„Schau dich doch mal an, wie dick und unattraktiv du geworden bist.“ – Anton demütigt Olesja vor der gesamten Familie am Sonntagsessen und stößt sie damit in eine Krise zwischen Pflicht, Selbstzweifel und dem Wunsch nach Veränderung

Schau dich mal an wie du dich verändert hast! Dick und gar nicht mehr hübsch, meinte Martin zu Elisa. Natürlich nicht heimlich, sondern ganz offiziell, zur besten Zeit, während das Sonntagsessen serviert wurde.

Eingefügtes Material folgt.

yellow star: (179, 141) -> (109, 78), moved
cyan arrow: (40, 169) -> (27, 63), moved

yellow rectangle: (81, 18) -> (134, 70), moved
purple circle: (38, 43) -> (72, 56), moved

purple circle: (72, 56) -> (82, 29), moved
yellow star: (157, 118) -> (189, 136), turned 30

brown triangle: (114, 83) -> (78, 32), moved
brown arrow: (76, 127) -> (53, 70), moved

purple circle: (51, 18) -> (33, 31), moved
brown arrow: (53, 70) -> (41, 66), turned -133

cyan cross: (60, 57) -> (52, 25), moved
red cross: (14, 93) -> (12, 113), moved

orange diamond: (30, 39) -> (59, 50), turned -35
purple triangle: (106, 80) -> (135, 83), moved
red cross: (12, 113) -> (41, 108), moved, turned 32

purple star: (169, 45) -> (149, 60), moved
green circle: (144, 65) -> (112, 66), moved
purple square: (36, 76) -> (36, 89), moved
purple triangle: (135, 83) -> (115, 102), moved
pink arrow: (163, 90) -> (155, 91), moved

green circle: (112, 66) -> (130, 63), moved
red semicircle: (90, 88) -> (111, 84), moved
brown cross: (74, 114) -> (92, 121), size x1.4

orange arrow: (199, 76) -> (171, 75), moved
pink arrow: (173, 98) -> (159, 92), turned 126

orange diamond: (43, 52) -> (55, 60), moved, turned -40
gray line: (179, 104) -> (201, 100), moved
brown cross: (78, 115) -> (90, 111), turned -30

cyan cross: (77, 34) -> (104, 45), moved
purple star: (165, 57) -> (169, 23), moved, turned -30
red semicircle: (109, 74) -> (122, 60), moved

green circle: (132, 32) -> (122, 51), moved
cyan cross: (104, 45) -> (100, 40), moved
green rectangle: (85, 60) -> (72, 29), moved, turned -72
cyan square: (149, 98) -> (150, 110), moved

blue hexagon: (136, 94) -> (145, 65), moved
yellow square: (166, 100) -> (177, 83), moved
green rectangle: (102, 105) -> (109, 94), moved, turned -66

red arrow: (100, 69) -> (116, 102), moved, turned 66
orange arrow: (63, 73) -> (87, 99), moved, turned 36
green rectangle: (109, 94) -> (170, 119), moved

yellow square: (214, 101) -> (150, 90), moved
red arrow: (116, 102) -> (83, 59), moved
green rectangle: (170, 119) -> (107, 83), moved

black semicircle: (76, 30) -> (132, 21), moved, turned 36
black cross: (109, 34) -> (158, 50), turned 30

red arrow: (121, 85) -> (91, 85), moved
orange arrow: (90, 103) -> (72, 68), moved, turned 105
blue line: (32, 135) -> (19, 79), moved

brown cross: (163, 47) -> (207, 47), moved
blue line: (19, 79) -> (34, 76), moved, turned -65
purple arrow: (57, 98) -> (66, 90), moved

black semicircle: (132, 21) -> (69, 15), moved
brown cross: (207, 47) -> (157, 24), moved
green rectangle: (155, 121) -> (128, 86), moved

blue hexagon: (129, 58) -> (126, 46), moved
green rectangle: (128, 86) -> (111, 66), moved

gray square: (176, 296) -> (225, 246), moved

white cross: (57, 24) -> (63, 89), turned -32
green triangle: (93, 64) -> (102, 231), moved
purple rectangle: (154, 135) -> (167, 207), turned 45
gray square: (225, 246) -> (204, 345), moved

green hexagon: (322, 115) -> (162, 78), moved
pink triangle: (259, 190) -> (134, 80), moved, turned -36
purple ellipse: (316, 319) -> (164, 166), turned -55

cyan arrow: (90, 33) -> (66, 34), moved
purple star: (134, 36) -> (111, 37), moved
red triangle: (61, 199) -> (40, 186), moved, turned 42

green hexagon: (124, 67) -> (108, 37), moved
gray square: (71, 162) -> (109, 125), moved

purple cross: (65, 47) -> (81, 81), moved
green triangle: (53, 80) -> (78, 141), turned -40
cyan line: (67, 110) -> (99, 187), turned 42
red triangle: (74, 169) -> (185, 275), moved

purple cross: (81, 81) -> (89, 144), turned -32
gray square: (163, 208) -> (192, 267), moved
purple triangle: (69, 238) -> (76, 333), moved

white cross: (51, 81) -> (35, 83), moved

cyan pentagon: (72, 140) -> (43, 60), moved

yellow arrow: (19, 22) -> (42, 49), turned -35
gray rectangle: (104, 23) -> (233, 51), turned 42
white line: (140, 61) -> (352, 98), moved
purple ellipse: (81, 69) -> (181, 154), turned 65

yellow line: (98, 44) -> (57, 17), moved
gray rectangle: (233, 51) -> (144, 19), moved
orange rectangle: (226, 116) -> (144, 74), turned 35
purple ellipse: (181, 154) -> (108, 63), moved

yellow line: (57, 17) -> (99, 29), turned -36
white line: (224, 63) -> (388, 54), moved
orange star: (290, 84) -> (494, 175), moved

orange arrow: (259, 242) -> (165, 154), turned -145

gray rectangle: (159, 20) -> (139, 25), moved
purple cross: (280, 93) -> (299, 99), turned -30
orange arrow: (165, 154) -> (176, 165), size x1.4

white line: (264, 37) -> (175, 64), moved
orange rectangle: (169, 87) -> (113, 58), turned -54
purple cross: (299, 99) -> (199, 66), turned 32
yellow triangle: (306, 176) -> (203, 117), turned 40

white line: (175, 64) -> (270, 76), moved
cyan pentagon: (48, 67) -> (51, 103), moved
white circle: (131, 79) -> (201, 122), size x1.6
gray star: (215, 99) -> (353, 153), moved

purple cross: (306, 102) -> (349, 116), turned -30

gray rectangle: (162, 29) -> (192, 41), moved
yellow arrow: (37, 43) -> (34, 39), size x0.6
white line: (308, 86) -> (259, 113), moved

Die Worte purzelten auf den Tisch, direkt neben die Gabel, die Elisa gerade noch gehalten hatte. Sie fielen einfach klangen nicht mal, weil sie schon losließ, noch bevor das Besteck die Tischdecke berührte.

Guck dich doch an! Dick bist du geworden und hübsch war auch mal anders, wiederholte Martin. Sein Ton war sachlich, ohne Ärger. Fast schlimm: völlig emotionslos, wie der Wetterbericht oder wenn er über das Verkehrschaos auf der Bismarckstraße parlierte.

Martins Mutter saß mit der Teetasse in der Hand regungslos da, seine Schwester Isabelle starrte auf ihren Kartoffelsalat. Die Kinder zwölfjähriger Felix und achtjährige Greta hörten auf zu kauen und schauten auf.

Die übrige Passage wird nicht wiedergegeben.